[Data items]
*-*-*
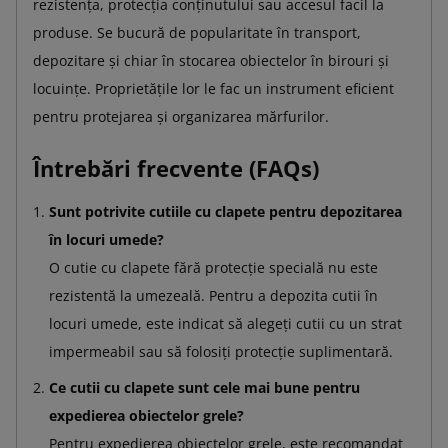
rezistența, protecția conținutului sau accesul facil la
produse. Se bucură de popularitate în transport,
depozitare și chiar în stocarea obiectelor în birouri și
locuințe. Proprietățile lor le fac un instrument eficient
pentru protejarea și organizarea mărfurilor.
Întrebări frecvente (FAQs)
Sunt potrivite cutiile cu clapete pentru depozitarea
în locuri umede?
O cutie cu clapete fără protecție specială nu este
rezistentă la umezeală. Pentru a depozita cutii în
locuri umede, este indicat să alegeți cutii cu un strat
impermeabil sau să folosiți protecție suplimentară.
Ce cutii cu clapete sunt cele mai bune pentru
expedierea obiectelor grele?
Pentru expedierea obiectelor grele, este recomandat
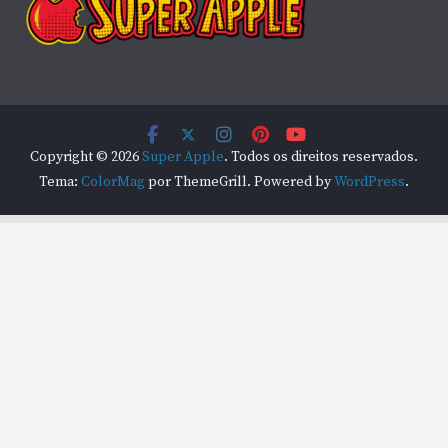
Copyright © 2026
Super Apple
. Todos os direitos reservados.
Tema:
ColorMag
por ThemeGrill. Powered by
WordPress
.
*-*-*
**What the exercise asks**
Give back every record precisely as it stands, without the images.

**Exercise answer**
rezistența, protecția conținutului sau accesul facil la
produse. Se bucură de popularitate în transport,
depozitare și chiar în stocarea obiectelor în birouri și
locuințe. Proprietățile lor le fac un instrument eficient
pentru protejarea și organizarea mărfurilor.
Întrebări frecvente (FAQs)
Sunt potrivite cutiile cu clapete pentru depozitarea
în locuri umede?
O cutie cu clapete fără protecție specială nu este
rezistentă la umezeală. Pentru a depozita cutii în
locuri umede, este indicat să alegeți cutii cu un strat
impermeabil sau să folosiți protecție suplimentară.
Ce cutii cu clapete sunt cele mai bune pentru
expedierea obiectelor grele?
Pentru expedierea obiectelor grele, este recomandat
Copyright © 2026
Super Apple
. Todos os direitos reservados.
Tema:
ColorMag
por ThemeGrill. Powered by
WordPress
.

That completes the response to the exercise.